All of our aerial DGCI measurements were collected at full bloom. We have not made comparative measurements of DGCI among genotypes in earlier vegetative stages, but this could potentially provide important information regarding early-season nitrogen acquisition through either nitrogen fixation (on soils with low organic matter and mineralized N) or nitrogen fixation (in soils with low amounts of available N). During seedfill, aerial DGCI measurements in soybean decline8. The decrease in DGCI values is accelerated in response to drought. Utilization of aerial DGCI measurements may provide a high throughput method of identifying soybean maturity and of characterizing a shortening of the seed fill period in response to drought8.

Conclusions

This was the first study to map soybean canopy greenness using aerial DGCI measurements. Moderate to high broad sense heritability indicated that DGCI was a relatively stable trait across environments and can be used in soybean breeding programs.

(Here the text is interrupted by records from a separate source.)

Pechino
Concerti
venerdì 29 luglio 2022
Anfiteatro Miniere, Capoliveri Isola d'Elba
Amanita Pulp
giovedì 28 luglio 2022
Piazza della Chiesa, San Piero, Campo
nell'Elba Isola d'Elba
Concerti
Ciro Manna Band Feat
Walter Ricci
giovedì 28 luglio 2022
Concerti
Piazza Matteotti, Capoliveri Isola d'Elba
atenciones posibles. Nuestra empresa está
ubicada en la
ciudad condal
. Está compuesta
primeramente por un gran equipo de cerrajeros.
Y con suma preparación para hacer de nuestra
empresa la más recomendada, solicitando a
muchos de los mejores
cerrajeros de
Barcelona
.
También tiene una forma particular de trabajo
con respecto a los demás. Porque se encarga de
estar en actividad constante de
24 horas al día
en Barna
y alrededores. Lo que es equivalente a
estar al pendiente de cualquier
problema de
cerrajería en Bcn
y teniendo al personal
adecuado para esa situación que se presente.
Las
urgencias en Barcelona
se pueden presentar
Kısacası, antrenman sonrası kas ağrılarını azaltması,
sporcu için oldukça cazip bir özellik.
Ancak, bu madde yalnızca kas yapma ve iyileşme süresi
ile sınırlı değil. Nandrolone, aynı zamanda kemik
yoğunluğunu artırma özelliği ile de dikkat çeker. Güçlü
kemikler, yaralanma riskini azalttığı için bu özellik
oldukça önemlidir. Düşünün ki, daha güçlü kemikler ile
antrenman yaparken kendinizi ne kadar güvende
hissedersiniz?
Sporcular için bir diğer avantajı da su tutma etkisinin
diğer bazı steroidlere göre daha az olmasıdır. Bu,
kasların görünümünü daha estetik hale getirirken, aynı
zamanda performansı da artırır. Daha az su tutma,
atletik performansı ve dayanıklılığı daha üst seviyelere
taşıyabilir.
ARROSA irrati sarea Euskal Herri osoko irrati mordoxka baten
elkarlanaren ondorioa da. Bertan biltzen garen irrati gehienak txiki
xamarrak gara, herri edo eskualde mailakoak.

We found 45 significant SNPs associated with DGCI in three environments and 16 significant SNPs associated with DGCI averaged across environments. These SNPs likely tagged 43 putative loci. We confirmed 21 chromosomal regions associated with DGCI that were coincident with previously reported genomic regions for chlorophyll a/b ratio, N traits, and ureide concentration. We found 58 candidate genes and 38 of these genes had biological functions associated with nitrate transport, chlorophyll, photosynthesis, purine transport, leaf aging and development, N metabolic process, and ammonium transport. Significant loci that were coincident with previously reported genomic regions, and significant loci that were present in more than one environment, may be an important resource for pyramiding favorable alleles to improve N concentration, leaf and/or canopy photosynthesis rates, and N2 fixation ability in soybean breeding programs.